[avro] 09/30: AVRO-3197 Fallback to the 'type' when the logical type does not support the type (#1340)

mgrigorov Tue, 01 Feb 2022 03:51:37 -0800

This is an automated email from the ASF dual-hosted git repository.

mgrigorov pushed a commit to branch branch-1.11
in repository https://gitbox.apache.org/repos/asf/avro.git


commit 2cb26f6bfc638f741e918f4ad0a42d99b2c2e832
Author: Martin Grigorov <[email protected]>
AuthorDate: Wed Jan 5 13:15:24 2022 +0200

    AVRO-3197 Fallback to the 'type' when the logical type does not support the 
type (#1340)
    
    * AVRO-3197 Fallback to the 'type' when the logical type does not support 
the type
    
    * AVRO-3197 Better formatting
    
    * AVRO-3197 Allow only when the "type" is "string"
    
    * AVRO-3197 Handle problematic complex type for date/time logical types
    
    Read the complex type recursively.

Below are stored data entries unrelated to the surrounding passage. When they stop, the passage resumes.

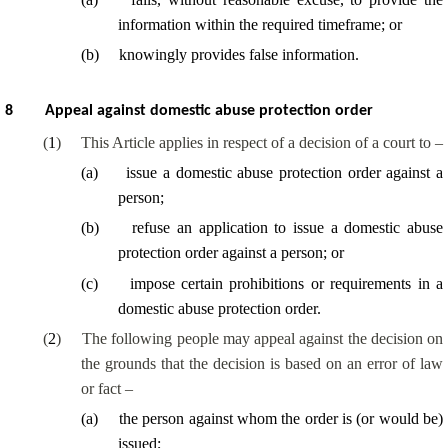
information within the required timeframe; or
(
b
)
knowingly provides false information.
8
Appeal against domestic abuse protection order
(
1
)
This Article applies in respect of a decision of a court to –
(
a
)
issue a domestic abuse protection order against a
person;
(
b
)
refuse an application to issue a domestic abuse
protection order against a person; or
(
c
)
impose certain prohibitions or requirements in a
domestic abuse protection order.
(
2
)
The following people may appeal against the decision on
the grounds that the decision is based on an error of law
or fact –
(
a
)
the person against whom the order is (or would be)
issued;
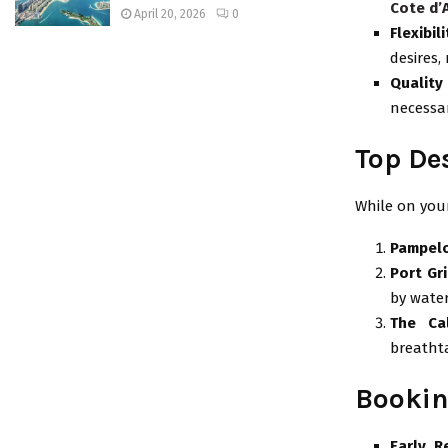
Cote d’
April 20, 2026
0
Flexibili
desires,
Quality
necessar
Top De
While on your
Pampel
Port Gr
by water
The Ca
breathta
Bookin
Early R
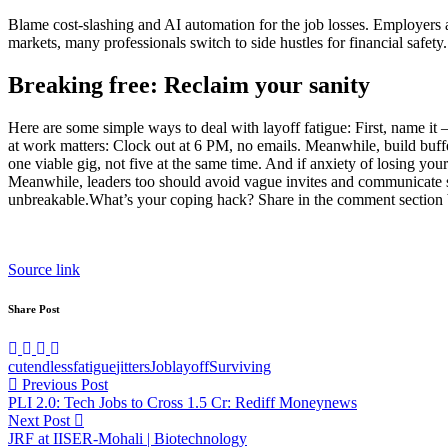
Blame cost-slashing and AI automation for the job losses. Employers ai
markets, many professionals switch to side hustles for financial safety. 
Breaking free: Reclaim your sanity
Here are some simple ways to deal with layoff fatigue: First, name it –
at work matters: Clock out at 6 PM, no emails.
Meanwhile, build buffer
one viable gig, not five at the same time.
And if anxiety of losing your 
Meanwhile, leaders too should avoid vague invites and communicate s
unbreakable.
What’s your coping hack? Share in the comment section
Source link
Share Post
cut
endless
fatigue
jitters
Job
layoff
Surviving
Post
Previous Post
PLI 2.0: Tech Jobs to Cross 1.5 Cr: Rediff Moneynews
navigation
Next Post
JRF at IISER-Mohali | Biotechnology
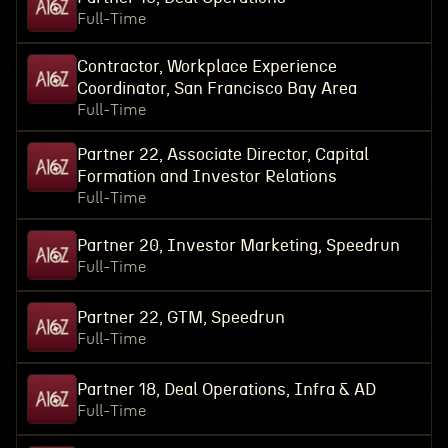
Full-Time
Contractor, Workplace Experience
Coordinator, San Francisco Bay Area
Full-Time
Partner 22, Associate Director, Capital
Formation and Investor Relations
Full-Time
Partner 20, Investor Marketing, Speedrun
Full-Time
Partner 22, GTM, Speedrun
Full-Time
Partner 18, Deal Operations, Infra & AD
Full-Time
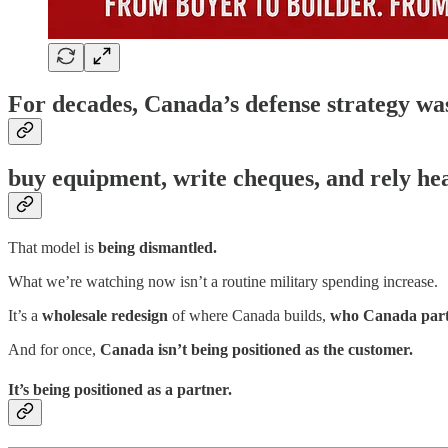
For decades, Canada’s defense strategy w
buy equipment, write cheques, and rely hea
That model is
being dismantled.
What we’re watching now isn’t a routine military spending increase.
It’s a
wholesale redesign
of where Canada builds,
who Canada part
And for once,
Canada isn’t being positioned as the customer.
It’s being positioned as a partner.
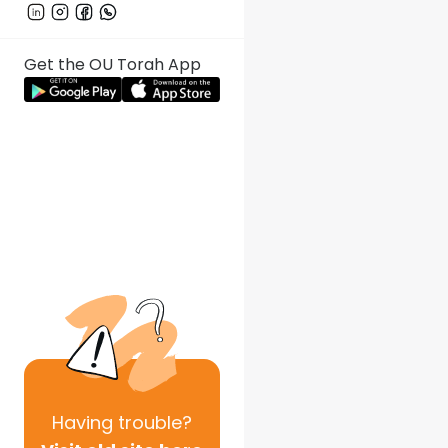
Get the OU Torah App
Having
trouble?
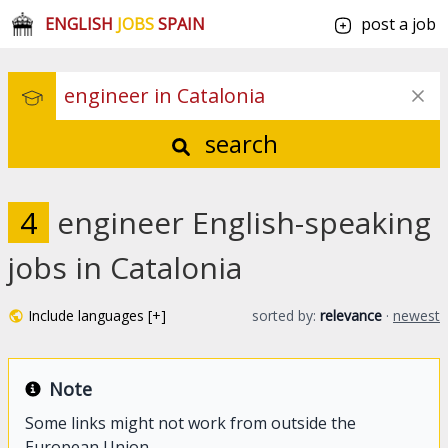
ENGLISH
JOBS
SPAIN
post a job
search
4
engineer English-speaking
jobs in Catalonia
Include languages [+]
sorted by:
relevance
·
newest
Note
Some links might not work from outside the
European Union.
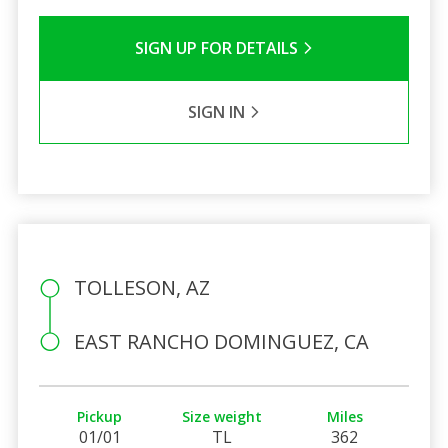
SIGN UP FOR DETAILS
SIGN IN
TOLLESON, AZ
EAST RANCHO DOMINGUEZ, CA
Pickup
Size weight
Miles
01/01
TL
362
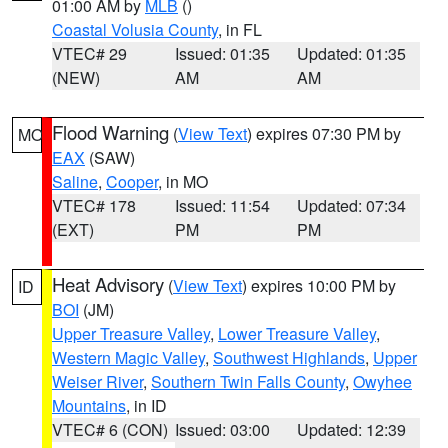
01:00 AM by
MLB
()
Coastal Volusia County
, in FL
VTEC# 29
Issued: 01:35
Updated: 01:35
(NEW)
AM
AM
Flood Warning
(
View Text
) expires 07:30 PM by
MO
EAX
(SAW)
Saline
,
Cooper
, in MO
VTEC# 178
Issued: 11:54
Updated: 07:34
(EXT)
PM
PM
Heat Advisory
(
View Text
) expires 10:00 PM by
ID
BOI
(JM)
Upper Treasure Valley
,
Lower Treasure Valley
,
Western Magic Valley
,
Southwest Highlands
,
Upper
Weiser River
,
Southern Twin Falls County
,
Owyhee
Mountains
, in ID
VTEC# 6 (CON)
Issued: 03:00
Updated: 12:39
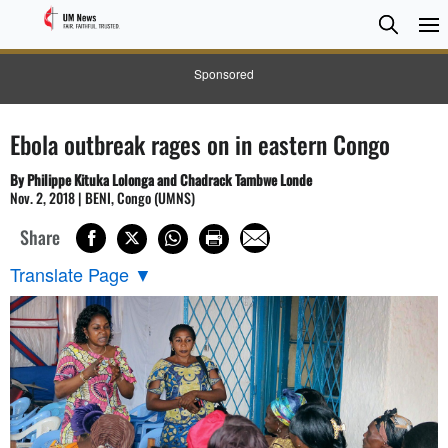
Searc
Searc
Sponsored
Ebola outbreak rages on in eastern Congo
By Philippe Kituka Lolonga and Chadrack Tambwe Londe
Nov. 2, 2018 | BENI, Congo (UMNS)
Share
Translate Page
▼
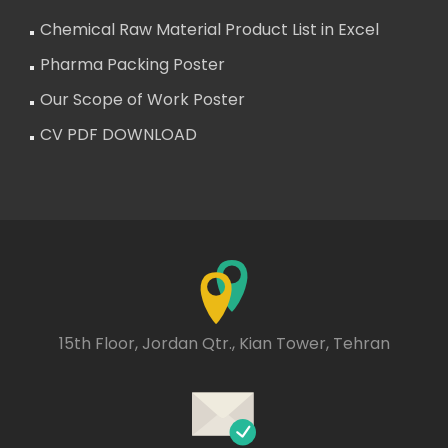
Chemical Raw Material Product List in Excel
Pharma Packing Poster
Our Scope of Work Poster
CV PDF DOWNLOAD
15th Floor, Jordan Qtr., Kian Tower, Tehran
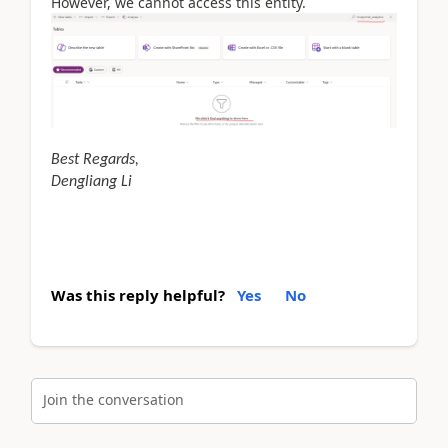
However, we cannot access this entity.
Best Regards,
Dengliang Li
Was this reply helpful?
Yes
No
Join the conversation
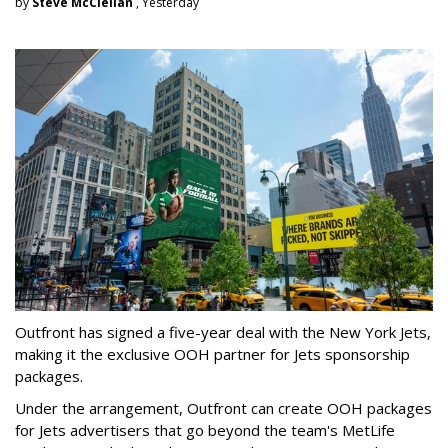
by
Steve McClellan
, Yesterday
Outfront has signed a five-year deal with the New York Jets,
making it the exclusive OOH partner for Jets sponsorship
packages.
Under the arrangement, Outfront can create OOH packages
for Jets advertisers that go beyond the team's MetLife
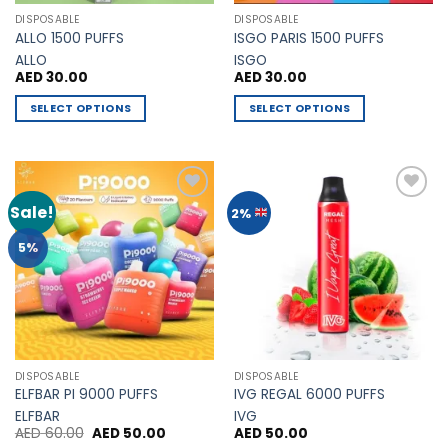
the
page
DISPOSABLE
DISPOSABLE
product
ALLO 1500 PUFFS
ISGO PARIS 1500 PUFFS
page
ALLO
ISGO
AED
30.00
AED
30.00
SELECT OPTIONS
SELECT OPTIONS
This
This
product
product
has
has
multiple
multiple
Sale!
Add to
Add to
2%
variants.
variants.
Wishlist
Wishlist
The
The
5%
options
options
may
may
be
be
chosen
chosen
on
on
the
the
DISPOSABLE
DISPOSABLE
product
product
ELFBAR PI 9000 PUFFS
IVG REGAL 6000 PUFFS
page
page
ELFBAR
IVG
Original
Current
AED
60.00
AED
50.00
AED
50.00
price
price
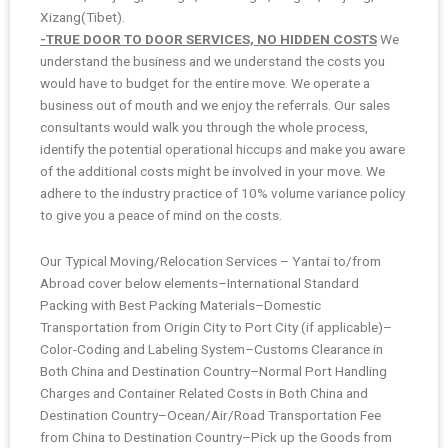
Xizang(Tibet).
-TRUE DOOR TO DOOR SERVICES, NO HIDDEN COSTS
We
understand the business and we understand the costs you
would have to budget for the entire move. We operate a
business out of mouth and we enjoy the referrals. Our sales
consultants would walk you through the whole process,
identify the potential operational hiccups and make you aware
of the additional costs might be involved in your move. We
adhere to the industry practice of 10% volume variance policy
to give you a peace of mind on the costs.
Our Typical Moving/Relocation Services – Yantai to/from
Abroad cover below elements–International Standard
Packing with Best Packing Materials–Domestic
Transportation from Origin City to Port City (if applicable)–
Color-Coding and Labeling System–Customs Clearance in
Both China and Destination Country–Normal Port Handling
Charges and Container Related Costs in Both China and
Destination Country–Ocean/Air/Road Transportation Fee
from China to Destination Country–Pick up the Goods from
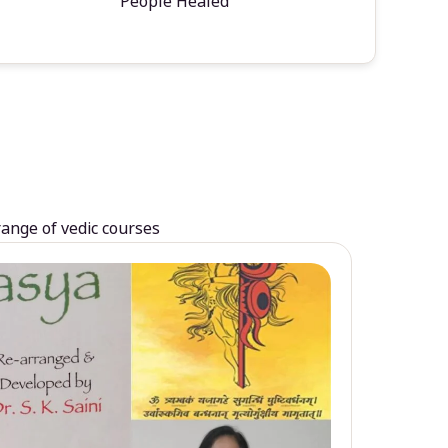
People Healed
range of vedic courses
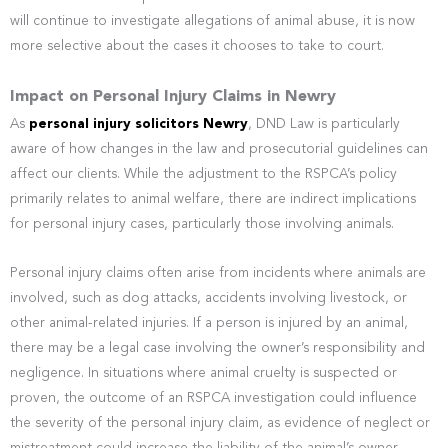
will continue to investigate allegations of animal abuse, it is now
more selective about the cases it chooses to take to court.
Impact on Personal Injury Claims in Newry
As
personal injury solicitors Newry
, DND Law is particularly
aware of how changes in the law and prosecutorial guidelines can
affect our clients. While the adjustment to the RSPCA’s policy
primarily relates to animal welfare, there are indirect implications
for personal injury cases, particularly those involving animals.
Personal injury claims often arise from incidents where animals are
involved, such as dog attacks, accidents involving livestock, or
other animal-related injuries. If a person is injured by an animal,
there may be a legal case involving the owner’s responsibility and
negligence. In situations where animal cruelty is suspected or
proven, the outcome of an RSPCA investigation could influence
the severity of the personal injury claim, as evidence of neglect or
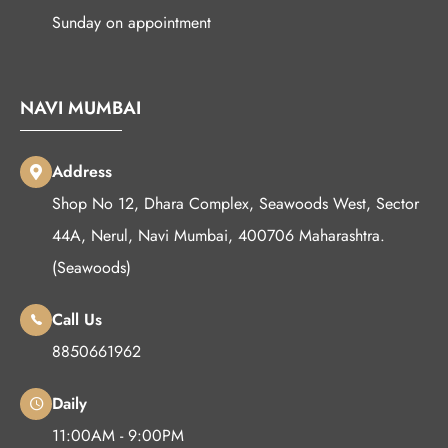
Sunday on appointment
NAVI MUMBAI
Address
Shop No 12, Dhara Complex, Seawoods West, Sector
44A, Nerul, Navi Mumbai, 400706 Maharashtra.
(Seawoods)
Call Us
8850661962
Daily
11:00AM - 9:00PM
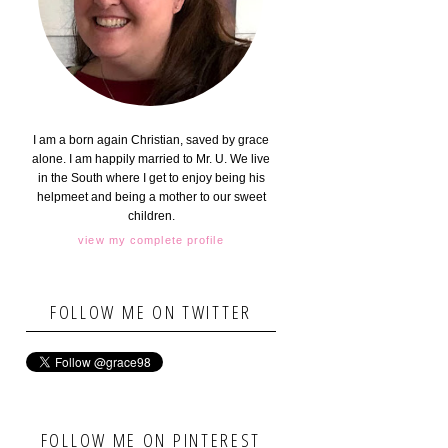
I am a born again Christian, saved by grace
alone. I am happily married to Mr. U. We live
in the South where I get to enjoy being his
helpmeet and being a mother to our sweet
children.
view my complete profile
FOLLOW ME ON TWITTER
FOLLOW ME ON PINTEREST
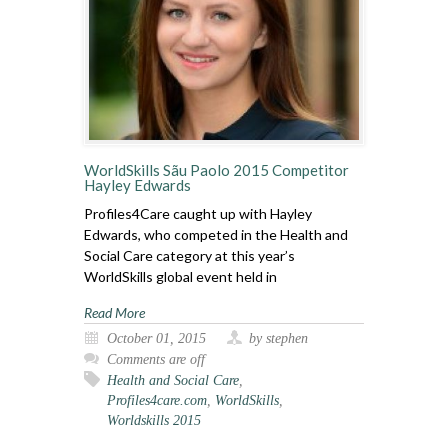
WorldSkills Sãu Paolo 2015 Competitor
Hayley Edwards
Profiles4Care caught up with Hayley
Edwards, who competed in the Health and
Social Care category at this year’s
WorldSkills global event held in
Read More
October 01, 2015
by stephen
Comments are off
Health and Social Care
,
Profiles4care.com
,
WorldSkills
,
Worldskills 2015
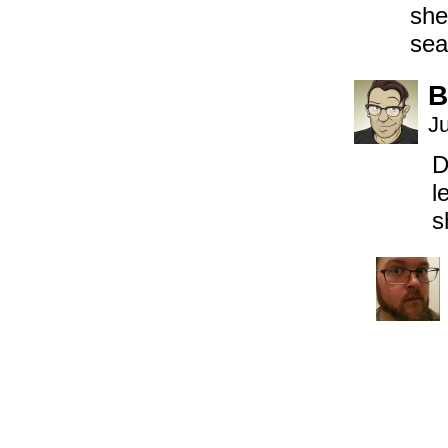
she
sea
B
J
D
l
s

It seems Avro Java may produce {"type": 
{"type": "string", "avro.java.string": "String"}, "logicalType": 
"timestamp-millis"}}, i.e. logicalType is on the same level as the outer "type"
    
    * AVRO-3197 Make Clippy happy
    
    * AVRO-3197 Log a warning when a logical type is not supported by the 
Schema type
    
    This is how Avro Java behaves.
    
    (cherry picked from commit bce386623c79b204957f1c37c43079d1c51c2038)
---
 lang/rust/Cargo.toml      |  2 ++
 lang/rust/src/error.rs    |  2 +-
 lang/rust/src/lib.rs      |  3 ++
 lang/rust/src/schema.rs   | 92 +++++++++++++++++++++++++++++++++++++++++------
 lang/rust/tests/schema.rs | 46 +++++++++++++++++++++---
 5 files changed, 128 insertions(+), 17 deletions(-)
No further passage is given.